3) The more I think about this, it is such a simplistic issue that it really boggles the mind that so much time and effort passed before we isolated the problem. In fact, if I had not taken a final stance and called XO Communications on my own to ask them to please reflash their DSL Modem, I doubt it would ever have been discovered. It may not be completely fair to my Tech Guy because it was another installer who grabbed the problematic Router, but it frustrates me that a simple Network Report of some kind could not have discovered this -- or, more to the point, that he did not resolve it that way.
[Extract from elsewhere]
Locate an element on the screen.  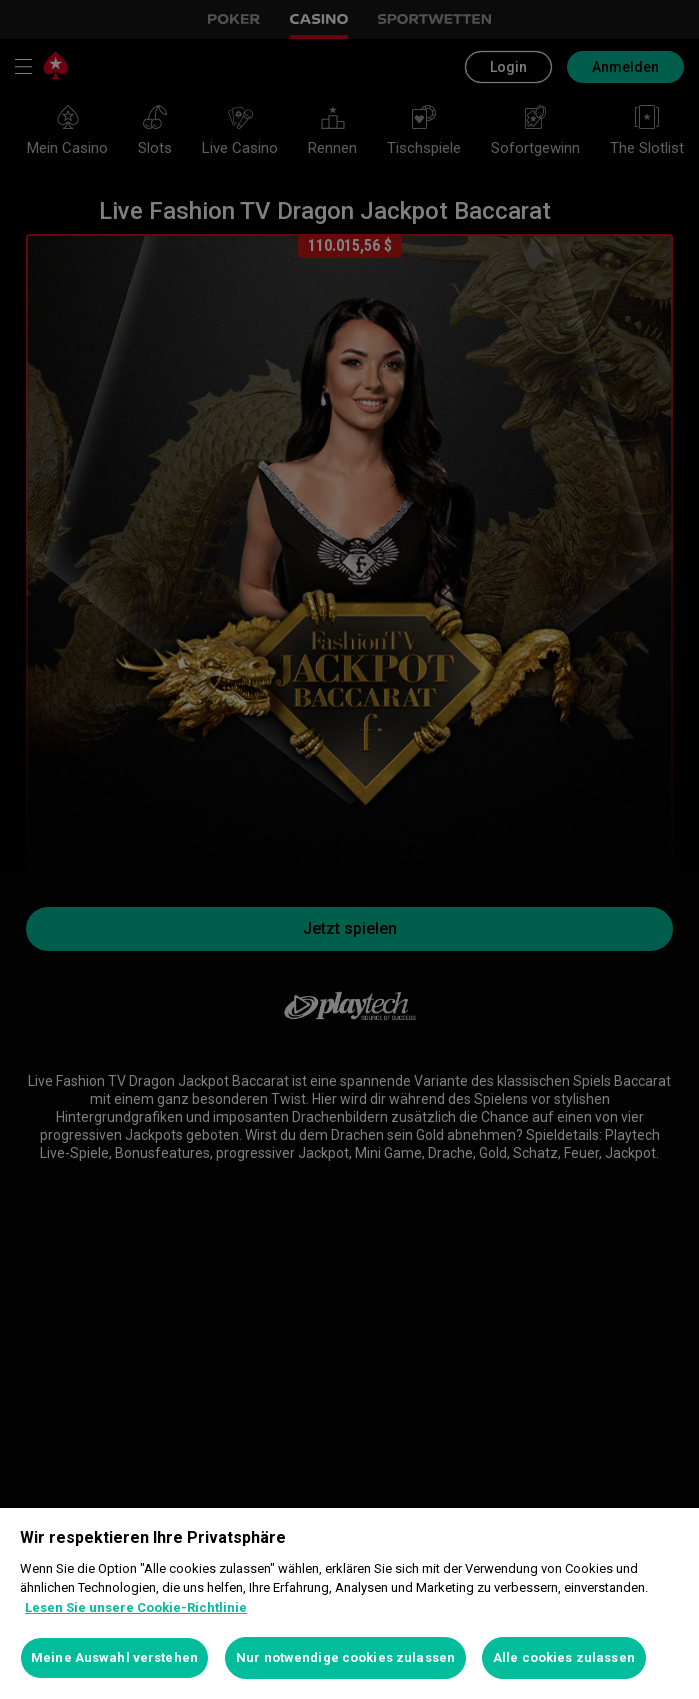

4) All of the fears that jumped to the forefront prove, once again, that my theory may be true: Most every "problem" with computers is User Error. It was NOT, after all, an outside attack, not a virus, not a bad NIC, not a problem with Server 2003, etc. It was simply a dumb decision.

Guy
Thanks for the update, Guy!
Glad you finally found it. That was a bugger to track down.
Avatar of GuyOwen

ASKER

Yes, I agree. The one saving moment was when I decided to have the ISP reflash their modem. The reflashing did nothing toward solving the issue, but the mere act of doing it made our outside Tech Guy notice a problem when they couldn't add it back into the Network since therer was an IP Address conflict. The other small Router did not give any notice of any kind. But it sure made sense once we found out the problem. The only reason I asked them to reflash the Modem was because XO suddenly decided they were going to charge us $300 to replace the existing one. I almost agreed to pay it (don't ask me why).